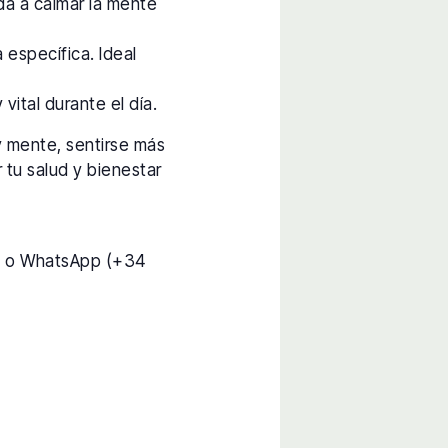
da a calmar la mente
 específica. Ideal
vital durante el día.
y mente, sentirse más
 tu salud y bienestar
) o WhatsApp (+34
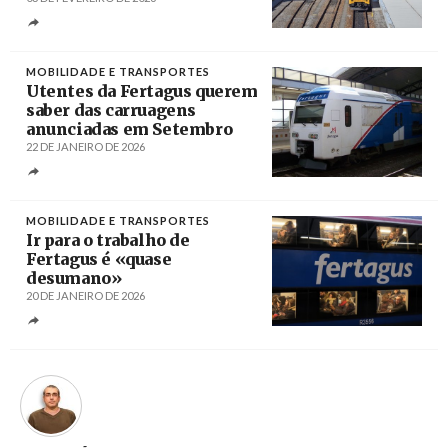
Créditos
/ Gazeta das Caldas
MOBILIDADE E TRANSPORTES
Utentes da Fertagus querem
saber das carruagens
anunciadas em Setembro
22 DE JANEIRO DE 2026
Créditos
Jcornelius / CC BY-SA 3.0
MOBILIDADE E TRANSPORTES
Ir para o trabalho de
Fertagus é «quase
desumano»
20 DE JANEIRO DE 2026
Créditos
Rui Minderico / Agência Lusa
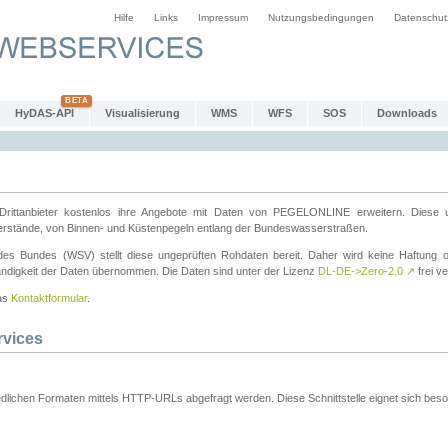
Hilfe
Links
Impressum
Nutzungsbedingungen
Datenschut
HyDAS-API
Visualisierung
WMS
WFS
SOS
Downloads
ttanbieter kostenlos ihre Angebote mit Daten von PEGELONLINE erweitern. Diese u
erstände, von Binnen- und Küstenpegeln entlang der Bundeswasserstraßen.
es Bundes (WSV) stellt diese ungeprüften Rohdaten bereit. Daher wird keine Haftung oder
ständigkeit der Daten übernommen. Die Daten sind unter der Lizenz
DL-DE->Zero-2.0
↗
frei ve
das
Kontaktformular
.
rvices
dlichen Formaten mittels HTTP-URLs abgefragt werden. Diese Schnittstelle eignet sich besond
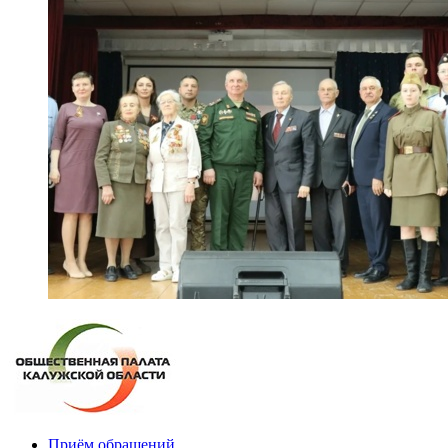
Приём обращений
+ + + + + + +
■ What you are asked to do: Those lines of the records that contain the string "Fertagus" should be identified and copied.

■ Task output:
Utentes da Fertagus querem
Fertagus é «quase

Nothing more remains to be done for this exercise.